● What to work on
When a line of the records contains "آگوست", copy it.

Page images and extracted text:
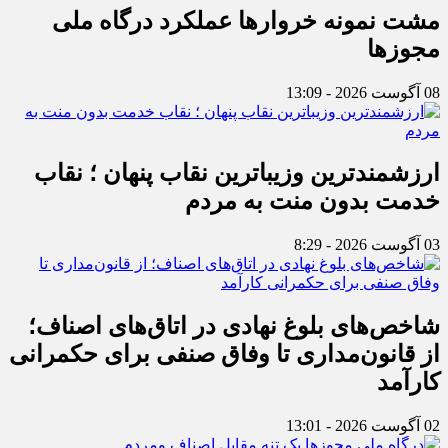
مشت نمونه خروارها عملکرد درگاه ملی
مجوزها
08 آگوست 2026 - 13:09
ارزشمندترین وزیباترین نقاب پنهان ؛ نقاب
خدمت بدون منت به مردم
03 آگوست 2026 - 8:29
شاخص‌های بلوغ نهادی در اتاق‌های اصناف؛
از قانون‌مداری تا وفاق صنفی برای حکمرانی
کارآمد
02 آگوست 2026 - 13:01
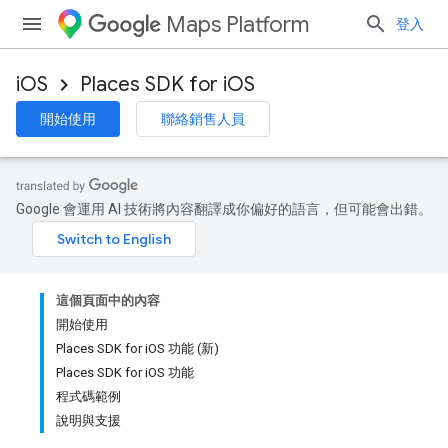
Maps Platform
登入
iOS
Places SDK for iOS
開始使用
聯絡銷售人員
Google 會運用 AI 技術將內容翻譯成你偏好的語言，但可能會出錯。
這個頁面中的內容
開始使用
Places SDK for iOS 功能 (新)
Places SDK for iOS 功能
程式碼範例
說明與支援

● Your response
08 آگوست 2026 - 13:09
03 آگوست 2026 - 8:29
02 آگوست 2026 - 13:01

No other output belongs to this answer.